Thus began our 24-hour trip on the Qingzang Railway, one of the world’s modern wonders. Finished in 2006, it is an incredibly important and controversial development for a number of reasons. The most obvious is the facilitated connection of Lhasa and Xizang Autonomous Region in general to the rest of China, which can be seen as any mixture of enormous economic opportunity for Tibet, Beijing tightening its grip on the restive land, the facilitation of massive Han immigration to Tibet, and the opening of Tibet to the rest of China along with many other issues I am not astute enough to know or express. From an engineering standpoint the railway is a fascinating achievement. Over 500 km of its nearly 2,000 km length is on permafrost, the top layer of which melts during part of the year. The railway passes through Tanggula Pass at 5,072 m above sea level, making it the world’s highest railway. As if this were not enough, the tracks run through the seismically active Kunlun Mountains. Oxygen tents where the workers could breathe easier were set up to prevent altitude sickness. I read that during the railway’s construction, the Chinese authorities put up propaganda slogans to inspire the workers: “Never Admit Defeat” and “Conquer Nature” were the most memorable.
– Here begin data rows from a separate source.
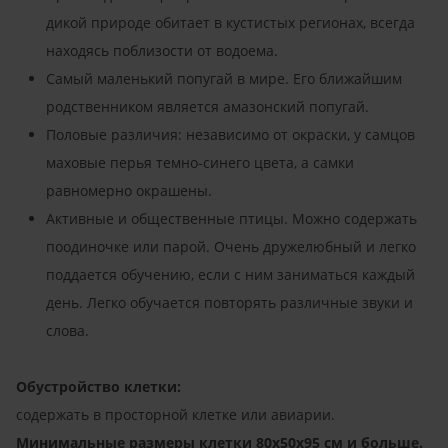
дикой природе обитает в кустистых регионах, всегда
находясь поблизости от водоема.
Самый маленький попугай в мире. Его ближайшим
родственником является амазонский попугай.
Половые различия: независимо от окраски, у самцов
маховые перья темно-синего цвета, а самки
равномерно окрашены.
Активные и общественные птицы. Можно содержать
поодиночке или парой. Очень дружелюбный и легко
поддается обучению, если с ним заниматься каждый
день. Легко обучается повторять различные звуки и
слова.
Обустройство клетки:
содержать в просторной клетке или авиарии.
Минимальные размеры клетки 80x50x95 см и больше.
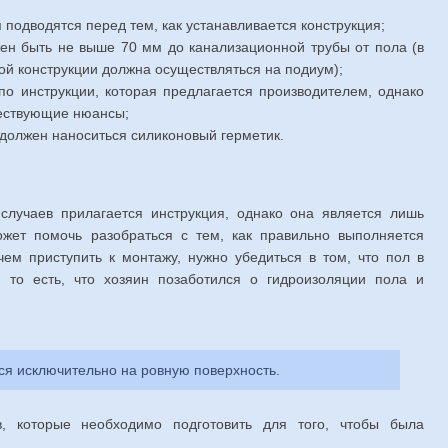
 подводятся перед тем, как устанавливается конструкция;
ен быть не выше 70 мм до канализационной трубы от пола (в
ой конструкции должна осуществляться на подиум);
по инструкции, которая предлагается производителем, однако
ществующие нюансы;
 должен наноситься силиконовый герметик.
лучаев прилагается инструкция, однако она является лишь
ожет помочь разобраться с тем, как правильно выполняется
ем приступить к монтажу, нужно убедиться в том, что пол в
 то есть, что хозяин позаботился о гидроизоляции пола и
ся исключительно на ровную поверхность.
, которые необходимо подготовить для того, чтобы была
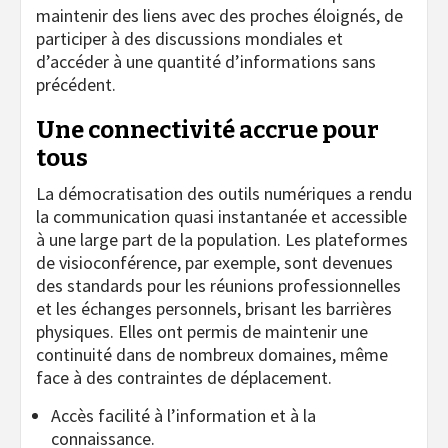
maintenir des liens avec des proches éloignés, de
participer à des discussions mondiales et
d’accéder à une quantité d’informations sans
précédent.
Une connectivité accrue pour
tous
La démocratisation des outils numériques a rendu
la communication quasi instantanée et accessible
à une large part de la population. Les plateformes
de visioconférence, par exemple, sont devenues
des standards pour les réunions professionnelles
et les échanges personnels, brisant les barrières
physiques. Elles ont permis de maintenir une
continuité dans de nombreux domaines, même
face à des contraintes de déplacement.
Accès facilité à l’information et à la
connaissance.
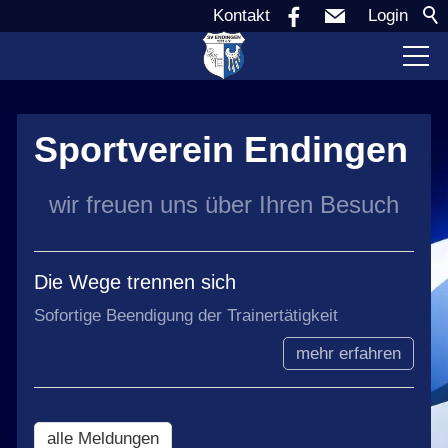
Kontakt
Login
Verein
Sportverein Endingen
Aktuell
wir freuen uns über Ihren Besuch
Sponsoren
Die Wege trennen sich
Teams
Sofortige Beendigung der Trainertätigkeit
mehr erfahren
Jugend
alle Meldungen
The railway is a must for anyone visiting Tibet for the above reasons as well as two more important ones: its enchanting scenery and its role in mitigating the effects of altitude sickness. My heart leaped with awe many times during the twelve or so hours of daylight we were awarded on the journey, and I wish my camera did not have to contend with the moving platform and snapping through smudgy glass to capture barren wastelands, mountains that looked straight out of Final Fantasy and herd after herd of wild yaks. Altitude sickness is something that any traveler to a place higher than 2,000 m should consider. Lhasa’s altitude is 3,490 m and most of the tourist areas in the surrounding area are higher, some as high as 5,000 m. Although it would be ideal to ascend 500 m every two days, starting at Xining’s 2,275 m and taking 24 hours to settle over 1 km higher is better than flying straight from sea level to Lhasa.
The following image was my favorite mountain on the railway. I wish we had passed much closer. It seemed to me to be a roadway leading to the heavens. Someday I hope to climb this mountain.
After the sun came to rest in the West, there was not much to do except read and chat. I read halfway through Cormac McCarthy’s “The Road” and drifted off while Swathish played Dire Straits and Queen from his phone. In the morning I awoke a bit later than the others, but the sun was only about one hour awake itself. Here we traversed the permafrost portion of the railway, having passed into Xizang during the dark hours of the morning. Whilst asleep my mouth dried out more than I ever recall, due to the rising altitude and resultant dehydration. I chugged a 1.5 liter bottle of water and got some breakfast, then I took a few pictures.
Most of the day I spent reading and sitting by the window, enjoying the beautiful endless landscape. While I sat in the corridor, a woman from the group of Koreans neighboring our compartment sat across from me. She spoke good English and claimed to be “from LA,” but I think she had just lived there for a while at some point in her life. When I asked what they were going to do in Tibet, she quickly glanced around and then did a short hands-together praying motion. I surmised that they were a group of evangelicals visiting Tibet for the stated purpose of tourism, but were really going to proselytize, which she practiced on me after twenty minutes of idle conversation.
Spaced out approximately every fifty kilometers or so (by my baseless estimation) was a tiny outpost tent made of thick thermal blanket material, situated a couple dozen meters from the track. Each one flew a modest-sized PRC flag and was staffed by a single soldier, who saluted the train as it passed. I noticed one such outpost for every settlement in Tibet, even hamlets of only ten dwellings. Paranoia strikes deep.